Dataset records
========================================================================

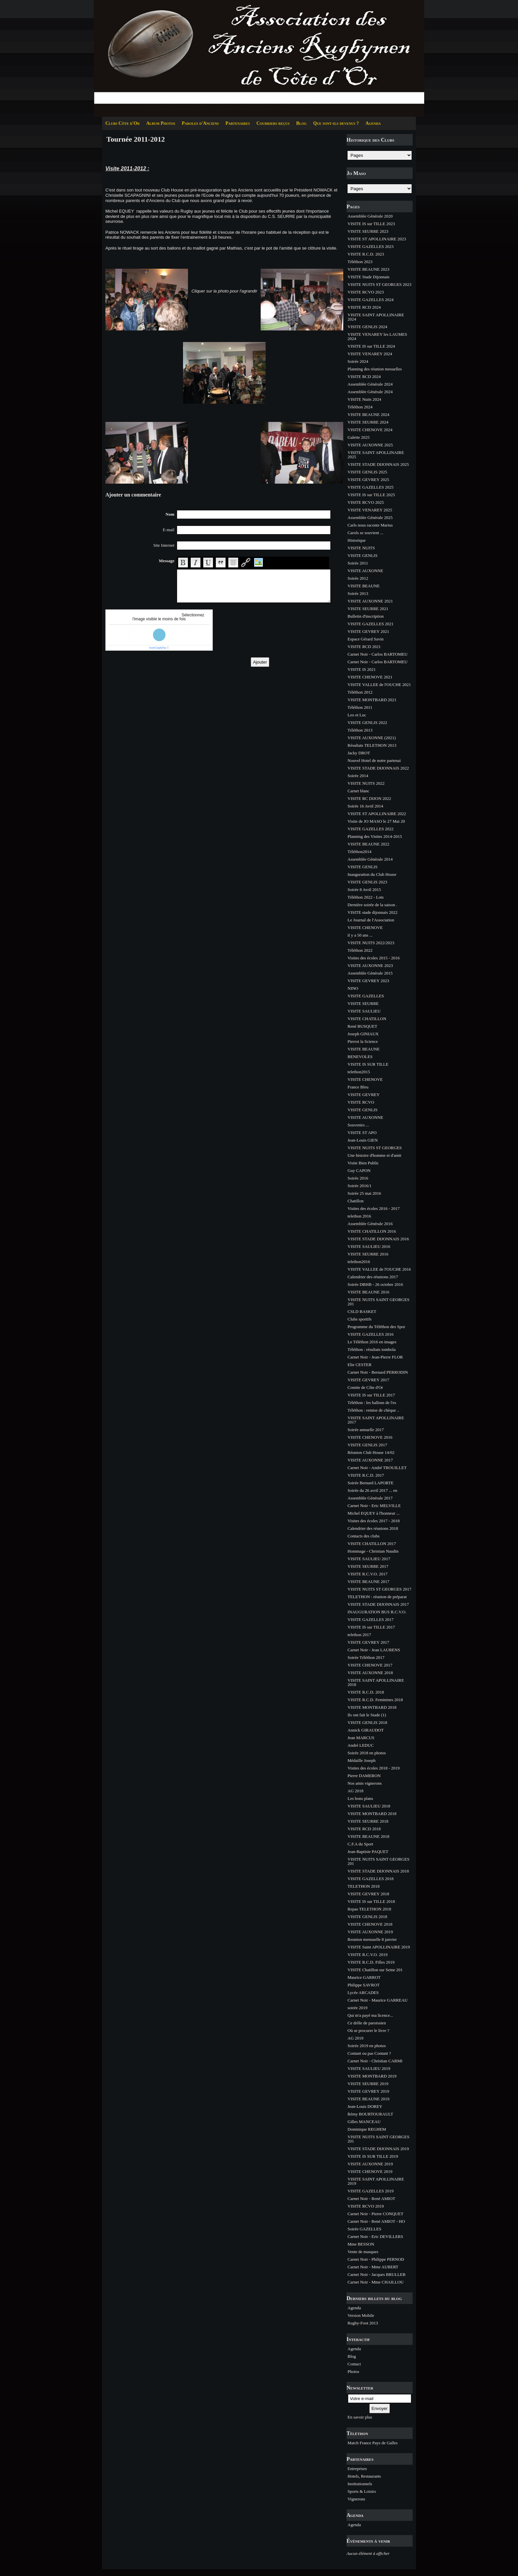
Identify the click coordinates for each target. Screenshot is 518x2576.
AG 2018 (355, 1790)
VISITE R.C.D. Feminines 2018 (375, 1699)
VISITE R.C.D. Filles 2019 (371, 1962)
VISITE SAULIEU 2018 (369, 1805)
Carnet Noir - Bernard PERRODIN (378, 1372)
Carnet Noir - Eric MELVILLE (374, 1505)
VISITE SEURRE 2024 (368, 422)
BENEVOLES (360, 1056)
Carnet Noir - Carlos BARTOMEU (378, 654)
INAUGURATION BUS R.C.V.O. (377, 1611)
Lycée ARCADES (363, 1992)
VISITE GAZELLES (366, 995)
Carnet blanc (358, 790)
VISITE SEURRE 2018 (368, 1821)
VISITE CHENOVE (365, 927)
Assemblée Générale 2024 (370, 384)
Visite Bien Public (363, 1162)
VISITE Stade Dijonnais (368, 276)
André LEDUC (361, 1745)
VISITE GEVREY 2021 (368, 631)
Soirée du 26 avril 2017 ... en (372, 1490)
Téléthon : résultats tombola (372, 1349)
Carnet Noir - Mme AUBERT (373, 2266)
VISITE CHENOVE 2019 (370, 2171)
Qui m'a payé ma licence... (370, 2015)
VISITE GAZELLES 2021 (370, 623)
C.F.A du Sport (360, 1843)
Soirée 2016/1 (360, 1185)
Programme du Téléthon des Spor (376, 1326)
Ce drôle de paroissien (367, 2022)
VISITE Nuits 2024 (364, 399)
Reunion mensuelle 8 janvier (372, 1939)
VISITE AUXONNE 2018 (370, 1672)
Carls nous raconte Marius (370, 525)
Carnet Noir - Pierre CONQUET (375, 2213)
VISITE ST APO (362, 1132)
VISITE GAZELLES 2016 (370, 1334)
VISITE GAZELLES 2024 (370, 299)
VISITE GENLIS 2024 (367, 326)
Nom (170, 514)
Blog (301, 123)
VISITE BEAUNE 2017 (368, 1581)
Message (166, 560)
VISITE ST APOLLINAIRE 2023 (377, 238)
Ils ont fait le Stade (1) (367, 1714)
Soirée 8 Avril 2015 (364, 889)
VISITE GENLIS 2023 (367, 881)
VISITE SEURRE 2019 (368, 2083)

========================================================================

> Aim of the exercise
Quote only the lines from the one containing "Soirée du 26 avril 2017 ... en (372, 1490)" through the final line of the records, with both ends included.

> Final answer
Soirée du 26 avril 2017 ... en (372, 1490)
Téléthon : résultats tombola (372, 1349)
Carnet Noir - Mme AUBERT (373, 2266)
VISITE CHENOVE 2019 (370, 2171)
Qui m'a payé ma licence... (370, 2015)
VISITE GAZELLES 2021 (370, 623)
C.F.A du Sport (360, 1843)
Soirée 2016/1 (360, 1185)
Programme du Téléthon des Spor (376, 1326)
Ce drôle de paroissien (367, 2022)
VISITE Nuits 2024 (364, 399)
Reunion mensuelle 8 janvier (372, 1939)
VISITE AUXONNE 2018 (370, 1672)
Carls nous raconte Marius (370, 525)
Carnet Noir - Pierre CONQUET (375, 2213)
VISITE ST APO (362, 1132)
VISITE GAZELLES 2016 (370, 1334)
VISITE GAZELLES 2024 (370, 299)
VISITE GENLIS 2024 (367, 326)
Nom (170, 514)
Blog (301, 123)
VISITE BEAUNE 2017 (368, 1581)
Message (166, 560)
VISITE ST APOLLINAIRE 2023 (377, 238)
Ils ont fait le Stade (1) (367, 1714)
Soirée 8 Avril 2015 (364, 889)
VISITE GENLIS 2023 (367, 881)
VISITE SEURRE 2019 (368, 2083)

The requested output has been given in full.